• **REQUIREMENT**: Starting at the first line of the entries below, please return exactly each line up to and including the one with "2014 (216, 198)"; pictures stay out.

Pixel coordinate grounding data
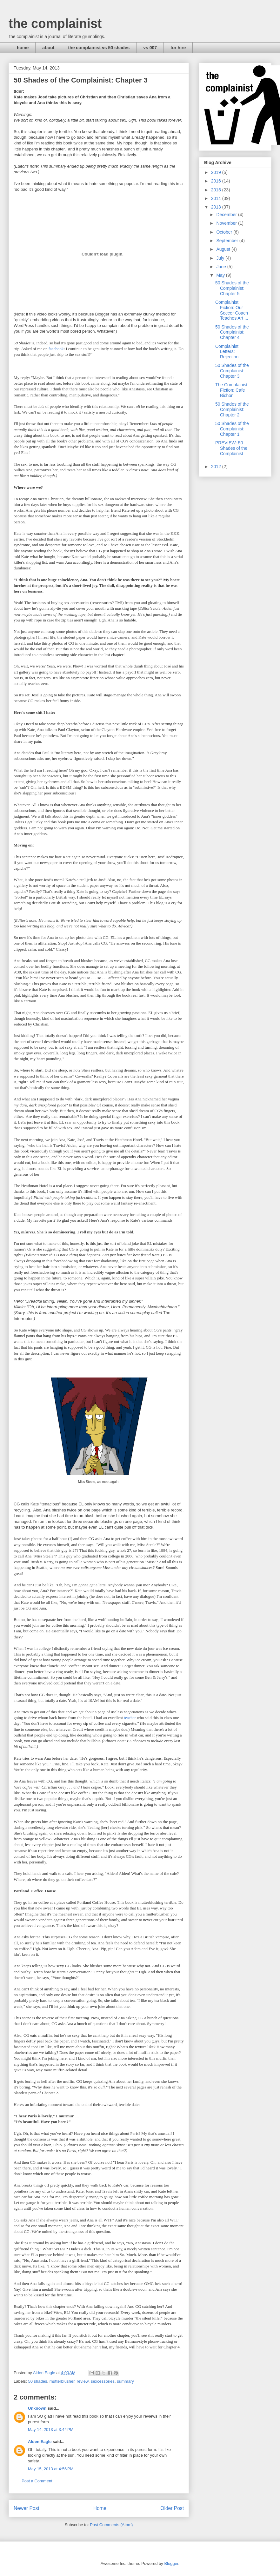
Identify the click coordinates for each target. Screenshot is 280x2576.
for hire (178, 47)
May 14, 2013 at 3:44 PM (50, 2429)
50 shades (37, 2381)
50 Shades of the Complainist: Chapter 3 (232, 371)
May (221, 275)
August (223, 249)
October (224, 232)
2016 (216, 180)
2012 (216, 466)
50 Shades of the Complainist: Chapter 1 (232, 429)
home (23, 47)
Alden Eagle (39, 2441)
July (220, 258)
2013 (216, 206)
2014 (216, 198)
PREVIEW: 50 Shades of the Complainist (231, 448)
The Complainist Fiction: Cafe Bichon (231, 390)
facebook (56, 348)
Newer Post (26, 2508)
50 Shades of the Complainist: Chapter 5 (232, 288)
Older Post (172, 2508)
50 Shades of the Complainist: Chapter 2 (232, 409)
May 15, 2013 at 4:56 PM (50, 2468)
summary (125, 2381)
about (48, 47)
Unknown (37, 2408)
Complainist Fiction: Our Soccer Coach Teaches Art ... (231, 310)
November (227, 223)
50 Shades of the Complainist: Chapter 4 (232, 332)
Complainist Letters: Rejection (226, 352)
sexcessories (103, 2381)
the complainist (55, 23)
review (83, 2381)
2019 (216, 172)
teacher (130, 1717)
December (227, 214)
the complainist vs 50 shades (99, 47)
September (227, 240)
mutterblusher (62, 2381)
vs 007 (150, 47)
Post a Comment (37, 2481)
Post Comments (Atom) (111, 2524)
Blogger (171, 2563)
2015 (216, 189)
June (221, 266)
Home (100, 2508)
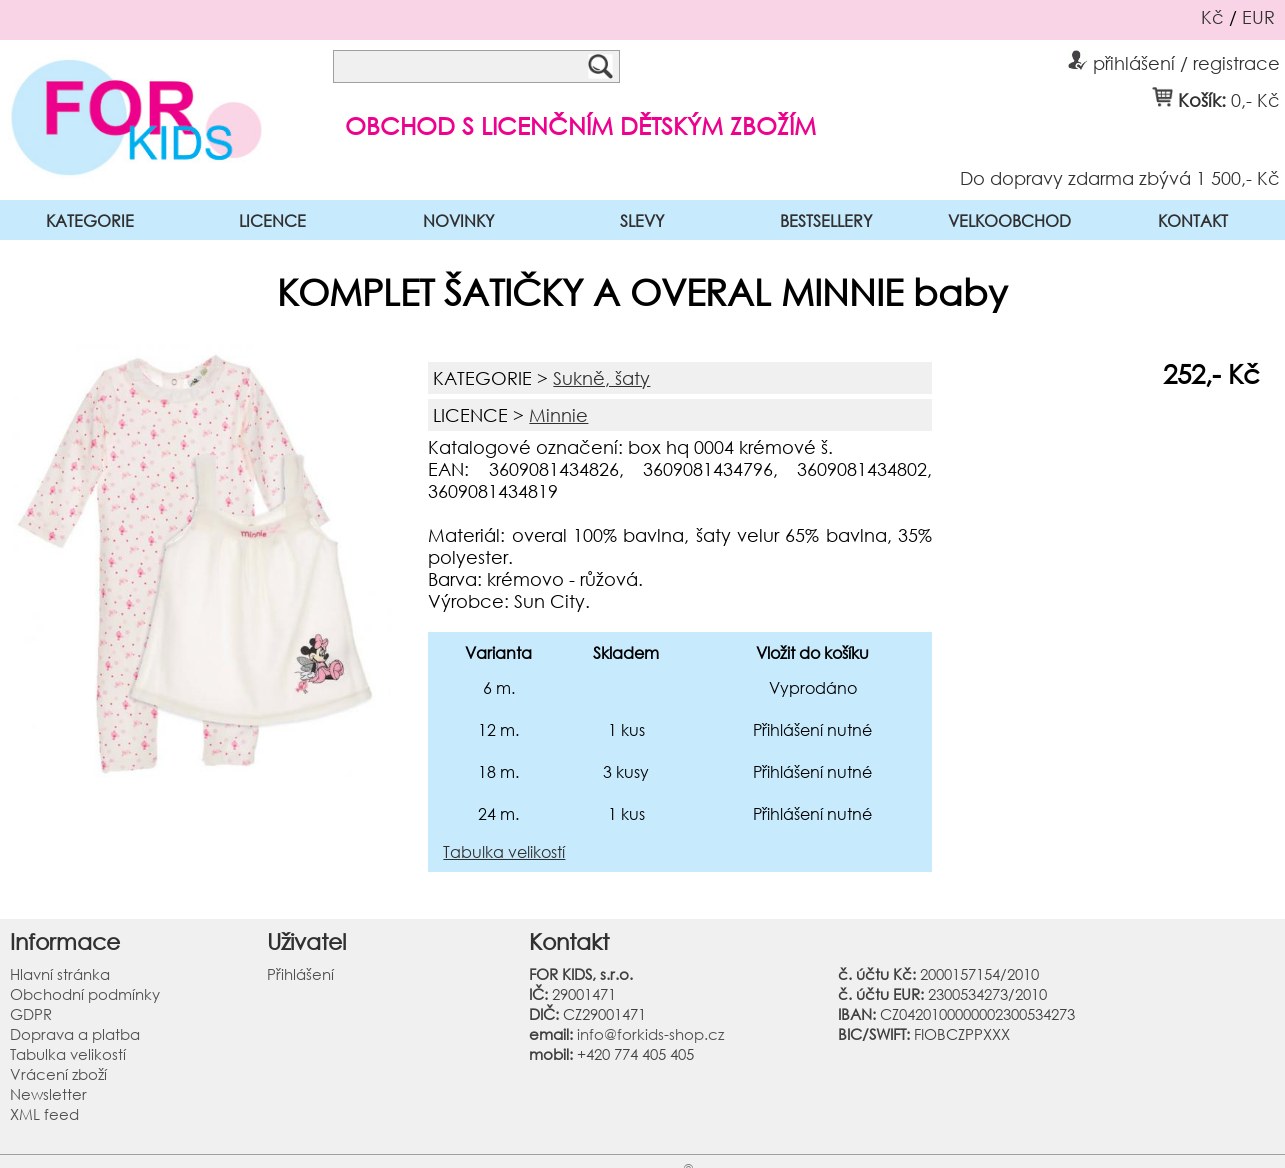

• **REPLY**:
Identify the click coordinates for each target. Screenshot is 280x2576.
for hire (178, 47)
May 14, 2013 at 3:44 PM (50, 2429)
50 shades (37, 2381)
50 Shades of the Complainist: Chapter 3 (232, 371)
May (221, 275)
August (223, 249)
October (224, 232)
2016 (216, 180)
2012 (216, 466)
50 Shades of the Complainist: Chapter 1 (232, 429)
home (23, 47)
Alden Eagle (39, 2441)
July (220, 258)
2013 (216, 206)
2014 (216, 198)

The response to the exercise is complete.